Le combat, qui s’imposait aux communistes, ét ait de combattre le FIS comme force politique de droite (de par ses objectifs de libéralisation et de « bazardisation » de l’économie, et ses méthodes putschistes), mais aussi de lutter pour prendre la tête du mouvement populaire de protestation et de contestation du pouvoir allié objectif du FIS de par sa soumission et son adhésion aux injonctions politiques et économiques du FMI et de la Banque Mondiale. 

Les actions fascistes du FIS-GIA-FIDA, dans un contexte de mouvement identitaire religieux populaire et de masse, ont probablement poussé le parti à ne pas marquer ses différences idéologiques pour ne pas être traité d’anti religieux. 

Dans le même temps, au cours des révoltes 1988 et après, la direction du PAGS, dans son hésitation à soutenir le mouvement de colère populaire ascendant, a soutenu les réformes d’infitah d’un pouvoir devenu largement anti populaire … considéré comme garant de stabilité sociale et de sauveur de la « République » et de la nation. 

La tête de la contestation populaire, place naturelle des communistes, est devenue vacante, et le FIS, identifié comme ennemi principal, l’a occupée et bien exploitée en criant haut et fort « ennemi du FIS égal ennemi du peuple ».

Le fonctionnement du PAGS dans la clandestinité et à la sortie de la clandestinité 

Une donnée majeure doit être prise en compte : le PCA a vécu longtemps en clandestinité ; tandis que le PAGS est né dans la clandestinité et a vécu presque entièrement dans la clandestinité (de 1966 à 1989).

Cette situation, imposée aux communistes, a profondément façonné leur fonctionnement. 

La clandestinité a certainement contribué à protéger physiquement des militants du parti des services de répression policière, avant et après l’indépendance, comme elle a permis au parti de maintenir et de mener des activités politiques d’envergure nationale et même internationale. 

Cela étant, des conséquences négatives s’en sont suivies et ont perduré parce que le parti ne les a pas corrigées.
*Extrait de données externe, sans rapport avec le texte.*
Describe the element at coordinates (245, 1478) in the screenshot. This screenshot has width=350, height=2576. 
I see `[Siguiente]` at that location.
A

la sortie à la légalité, elles sont devenues plus évidentes ; elles se sont même amplifiées dans certaines situations en raison d’une conception erronée de la clandestinité. 

Deux idées, favorisées par la clandestinité, ont présidé à cette conception : 

Un militantisme d’apparence élitiste, dirigé par des cadres (comme des « minorités agissantes ») qui transmettent, fréquemment par contacts individuels, des orientations et des instructions toutes ficelées (par un BP ou CC inconnus et inaccessibles) pour être appliquées par des militants « porteurs d’eau », supposés convaincus démocratiquement et formés pour être capacité d’agir en communistes. La vie politique des cellules (et des nombreux isolés) s’en trouve très réduite (à la réception de Saout Echaâb, aux finances) par l’absence de débats contradictoires et de formation.
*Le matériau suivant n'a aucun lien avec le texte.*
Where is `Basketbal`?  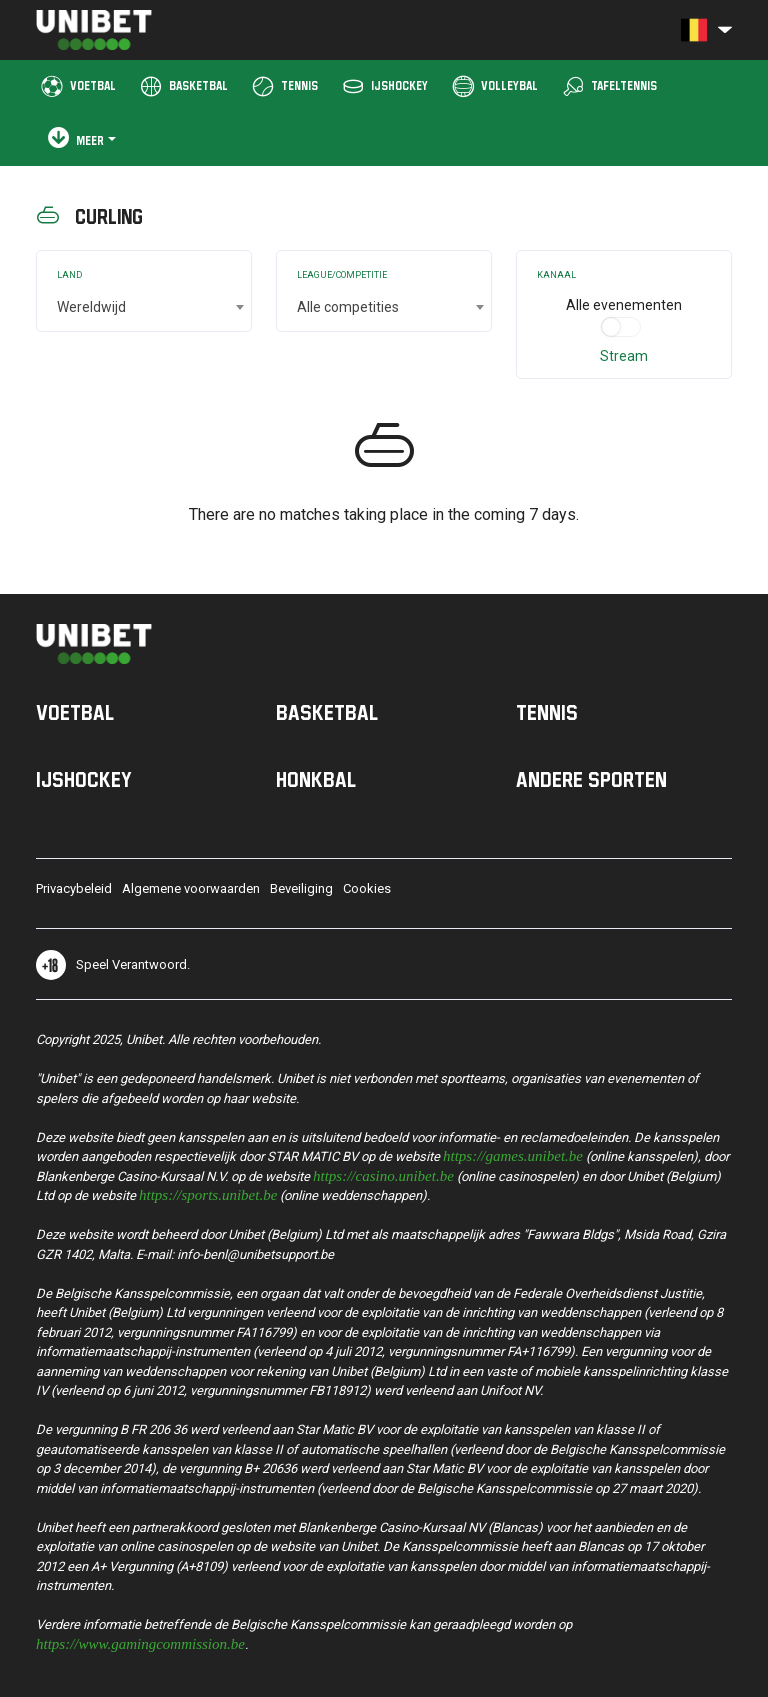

Le cloisonnement (entre organes du parti, voire entre militants) et la vigilance (vis-à-vis des services de répression) ont souvent été opposés au travail de masse. Ce dernier s’en est trouvé largement sous-estimé, au profit d’un travail des militants tourné vers l’interne, avec prédominance des tâches organiques et surabondance des rapports écrits. 

Le parti fonctionnait plus comme un ensemble de réseaux. 

Le parti est devenu plus clandestin vis-à-vis des masses que des services de police, comme l’ont montré les nombreuses arrestations de militants communistes lors des évènements d’octobre 1988. 

A contrario, les nombreux recrutements lors des luttes de masse (UNEA et Volontariat pour la R.A.) ont montré combien l’activité de masse était bénéfique.

Trois conséquences majeures à cela : 

La faiblesse (qualitative et quantitative) du travail de masse n’a pas favorisé la formation et l’émergence de cadres communistes issus de la classe ouvrière et des couches populaires, pour mettre en adéquation la composition sociale du parti (notamment des organes de direction) avec ses objectifs. 

Le centralisme démocratique s’est trouvé réduit au centralisme sans démocratie. 

La cooptation systématique des responsables a aggravé le fossé entre base et direction du parti ; fossé dont l’ampleur a été illustrée par le congrès de 1990 : le nouveau 1er secrétaire est l’élu (proposé par la direction sortante) qui a obtenu le moins de voix ! 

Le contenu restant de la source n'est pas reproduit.